三井不動産、清水建設、日本IBMの3社は26日、共同でバリアフリー・ストレスフリーな街づくりの実現に向けた公開実証実験を東京の日本橋室町地区で行うと発表した。

 実験では、スマートフォン・アプリを活用した高精度な屋内外音声ナビゲーションにより、バリアフリー・ストレスフリーな街づくりの実現に向けて来街者を店舗や施設に案内するシステムの有効性を検証する。実施期間は2月8日から28日までの3週間。

 実験に使用されるシステムは、清水建設と日本IBMが共同開発。システムではビーコンが発信する位置情報を活用した高精度な屋内外音声ナビゲーション・システムと大量のデータから洞察を導き出し意思決定を支援する。
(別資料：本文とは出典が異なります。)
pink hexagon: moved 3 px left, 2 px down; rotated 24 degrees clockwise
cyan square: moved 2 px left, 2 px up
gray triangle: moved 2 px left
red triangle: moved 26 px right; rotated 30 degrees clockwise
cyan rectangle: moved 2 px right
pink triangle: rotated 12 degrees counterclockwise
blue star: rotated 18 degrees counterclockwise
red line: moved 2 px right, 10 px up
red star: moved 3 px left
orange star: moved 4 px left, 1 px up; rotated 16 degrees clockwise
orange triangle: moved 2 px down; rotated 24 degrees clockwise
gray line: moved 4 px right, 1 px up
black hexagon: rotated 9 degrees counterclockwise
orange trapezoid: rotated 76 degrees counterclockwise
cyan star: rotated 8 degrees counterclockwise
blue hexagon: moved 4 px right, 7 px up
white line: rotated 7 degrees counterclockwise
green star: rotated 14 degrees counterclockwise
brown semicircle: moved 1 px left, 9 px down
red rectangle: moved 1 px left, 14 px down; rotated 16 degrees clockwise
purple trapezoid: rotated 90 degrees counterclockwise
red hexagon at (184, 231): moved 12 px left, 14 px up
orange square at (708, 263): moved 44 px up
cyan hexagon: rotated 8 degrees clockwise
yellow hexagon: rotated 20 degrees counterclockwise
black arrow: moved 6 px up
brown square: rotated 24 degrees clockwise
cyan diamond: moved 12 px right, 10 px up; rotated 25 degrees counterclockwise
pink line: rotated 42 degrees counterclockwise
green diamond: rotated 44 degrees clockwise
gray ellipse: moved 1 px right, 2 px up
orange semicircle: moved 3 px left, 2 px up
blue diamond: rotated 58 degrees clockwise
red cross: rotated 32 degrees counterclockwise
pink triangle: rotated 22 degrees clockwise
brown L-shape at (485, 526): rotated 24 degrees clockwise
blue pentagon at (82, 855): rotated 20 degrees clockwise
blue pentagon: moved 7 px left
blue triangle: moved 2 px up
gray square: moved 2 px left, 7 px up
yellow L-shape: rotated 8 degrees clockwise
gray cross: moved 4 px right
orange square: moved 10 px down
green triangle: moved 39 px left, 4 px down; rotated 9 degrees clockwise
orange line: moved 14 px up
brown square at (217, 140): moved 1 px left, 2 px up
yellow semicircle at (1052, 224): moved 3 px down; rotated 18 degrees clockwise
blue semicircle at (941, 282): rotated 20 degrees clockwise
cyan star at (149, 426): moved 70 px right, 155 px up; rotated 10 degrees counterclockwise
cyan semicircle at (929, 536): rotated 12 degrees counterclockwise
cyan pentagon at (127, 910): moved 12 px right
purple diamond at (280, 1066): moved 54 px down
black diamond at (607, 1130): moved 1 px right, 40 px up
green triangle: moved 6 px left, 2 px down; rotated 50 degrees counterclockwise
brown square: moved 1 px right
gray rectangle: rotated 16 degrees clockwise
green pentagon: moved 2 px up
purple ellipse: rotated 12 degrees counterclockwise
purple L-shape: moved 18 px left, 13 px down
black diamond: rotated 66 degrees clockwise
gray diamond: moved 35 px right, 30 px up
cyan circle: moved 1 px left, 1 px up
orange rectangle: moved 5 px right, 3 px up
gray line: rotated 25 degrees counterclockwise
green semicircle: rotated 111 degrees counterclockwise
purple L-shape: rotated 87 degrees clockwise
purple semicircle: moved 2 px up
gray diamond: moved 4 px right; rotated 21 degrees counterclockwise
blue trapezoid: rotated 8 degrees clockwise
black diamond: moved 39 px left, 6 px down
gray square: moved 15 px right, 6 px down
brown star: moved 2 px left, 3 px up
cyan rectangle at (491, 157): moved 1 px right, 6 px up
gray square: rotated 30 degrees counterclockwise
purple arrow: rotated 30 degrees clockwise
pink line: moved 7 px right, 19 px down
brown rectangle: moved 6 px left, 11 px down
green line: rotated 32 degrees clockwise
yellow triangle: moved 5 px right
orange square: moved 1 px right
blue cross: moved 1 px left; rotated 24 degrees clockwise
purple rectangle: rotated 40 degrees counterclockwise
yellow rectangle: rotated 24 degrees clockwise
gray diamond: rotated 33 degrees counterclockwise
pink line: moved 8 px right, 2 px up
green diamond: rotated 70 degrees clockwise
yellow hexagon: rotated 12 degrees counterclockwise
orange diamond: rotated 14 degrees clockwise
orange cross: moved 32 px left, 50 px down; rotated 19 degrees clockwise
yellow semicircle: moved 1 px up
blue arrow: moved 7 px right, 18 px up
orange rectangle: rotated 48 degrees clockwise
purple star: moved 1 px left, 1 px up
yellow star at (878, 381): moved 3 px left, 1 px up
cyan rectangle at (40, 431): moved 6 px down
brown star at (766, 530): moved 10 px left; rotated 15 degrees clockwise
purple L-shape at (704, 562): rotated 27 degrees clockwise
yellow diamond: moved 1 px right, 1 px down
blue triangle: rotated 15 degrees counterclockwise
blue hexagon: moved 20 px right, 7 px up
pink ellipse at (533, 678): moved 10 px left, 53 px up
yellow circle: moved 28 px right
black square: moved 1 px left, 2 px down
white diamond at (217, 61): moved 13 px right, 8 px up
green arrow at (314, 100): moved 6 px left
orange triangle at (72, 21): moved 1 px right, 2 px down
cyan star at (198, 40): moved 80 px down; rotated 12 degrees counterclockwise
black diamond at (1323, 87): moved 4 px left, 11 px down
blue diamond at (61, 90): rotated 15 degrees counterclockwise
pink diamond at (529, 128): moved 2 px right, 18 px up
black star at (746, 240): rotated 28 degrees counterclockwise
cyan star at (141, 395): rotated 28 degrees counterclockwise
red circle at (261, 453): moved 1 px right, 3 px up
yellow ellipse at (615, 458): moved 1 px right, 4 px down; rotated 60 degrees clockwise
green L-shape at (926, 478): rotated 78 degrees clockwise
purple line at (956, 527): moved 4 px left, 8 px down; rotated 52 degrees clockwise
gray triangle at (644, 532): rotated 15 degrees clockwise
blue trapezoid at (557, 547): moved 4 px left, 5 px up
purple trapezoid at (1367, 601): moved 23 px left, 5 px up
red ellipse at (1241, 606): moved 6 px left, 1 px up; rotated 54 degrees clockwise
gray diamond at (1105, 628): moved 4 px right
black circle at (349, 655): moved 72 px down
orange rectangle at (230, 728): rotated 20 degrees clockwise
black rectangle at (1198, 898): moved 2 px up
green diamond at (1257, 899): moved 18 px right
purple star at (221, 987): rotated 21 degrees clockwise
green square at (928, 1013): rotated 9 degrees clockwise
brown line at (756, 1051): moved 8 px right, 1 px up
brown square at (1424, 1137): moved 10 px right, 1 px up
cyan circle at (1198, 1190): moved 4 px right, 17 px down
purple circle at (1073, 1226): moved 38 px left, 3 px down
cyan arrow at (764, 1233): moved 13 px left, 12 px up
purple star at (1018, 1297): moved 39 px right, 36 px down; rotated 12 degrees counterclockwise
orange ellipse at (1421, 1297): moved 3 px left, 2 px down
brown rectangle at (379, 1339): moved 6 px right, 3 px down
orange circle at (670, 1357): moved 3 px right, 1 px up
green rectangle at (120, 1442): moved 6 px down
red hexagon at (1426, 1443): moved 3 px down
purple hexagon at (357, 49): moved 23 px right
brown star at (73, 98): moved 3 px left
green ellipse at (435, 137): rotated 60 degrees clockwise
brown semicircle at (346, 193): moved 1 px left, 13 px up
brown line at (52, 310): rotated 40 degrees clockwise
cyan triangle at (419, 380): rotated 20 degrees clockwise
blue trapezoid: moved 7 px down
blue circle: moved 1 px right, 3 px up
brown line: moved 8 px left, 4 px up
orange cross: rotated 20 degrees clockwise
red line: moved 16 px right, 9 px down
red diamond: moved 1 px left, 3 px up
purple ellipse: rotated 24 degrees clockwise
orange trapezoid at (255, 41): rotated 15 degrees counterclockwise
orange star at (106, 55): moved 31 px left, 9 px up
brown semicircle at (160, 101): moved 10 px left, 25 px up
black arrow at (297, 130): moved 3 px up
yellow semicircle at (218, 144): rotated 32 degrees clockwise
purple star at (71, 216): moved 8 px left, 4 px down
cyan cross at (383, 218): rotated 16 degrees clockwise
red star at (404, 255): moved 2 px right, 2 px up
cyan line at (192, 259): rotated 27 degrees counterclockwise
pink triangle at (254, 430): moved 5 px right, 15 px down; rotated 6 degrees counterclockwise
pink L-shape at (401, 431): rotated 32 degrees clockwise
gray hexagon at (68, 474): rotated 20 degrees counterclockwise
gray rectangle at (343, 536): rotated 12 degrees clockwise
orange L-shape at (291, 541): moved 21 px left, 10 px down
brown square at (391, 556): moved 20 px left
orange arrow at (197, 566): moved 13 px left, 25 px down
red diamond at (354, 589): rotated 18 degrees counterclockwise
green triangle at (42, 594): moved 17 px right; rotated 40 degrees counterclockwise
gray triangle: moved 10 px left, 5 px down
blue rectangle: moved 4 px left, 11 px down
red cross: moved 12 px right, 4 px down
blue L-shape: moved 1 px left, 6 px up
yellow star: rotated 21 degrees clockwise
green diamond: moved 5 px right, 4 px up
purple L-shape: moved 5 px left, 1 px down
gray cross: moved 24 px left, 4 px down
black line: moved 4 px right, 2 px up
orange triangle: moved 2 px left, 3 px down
車いす利用者、視覚障がい者をそれぞれに適した誘導方法で目的地まで案内することを目指す。

 実験にあたっては、三井不動産が実験対象地区内の店舗の紹介やメニューなど各種情報や平面図情報を提供。それをもとに清水建設が実験対象地区に224個のビーコンを設置し、来街者の所在位置を測位・検出するシステムと対象エリアのナビゲーション用地図を作成。日本IBMはスマートフォンを通じた対話による音声ナビゲーションを行うシステムの構築した。

 今後、今回の実証実験で得られた結果を分析し、空港など不特定多数の人が集まる施設に屋内外音声ナビゲーション・システムを導入し、東京五輪が開催される2020年に向けて世界に発信していくとともに、あらゆるシーンでやさしい街づくりを推進し、人々の生活に潤いと街ににぎわいを創出していくことを3社は目指すとしている。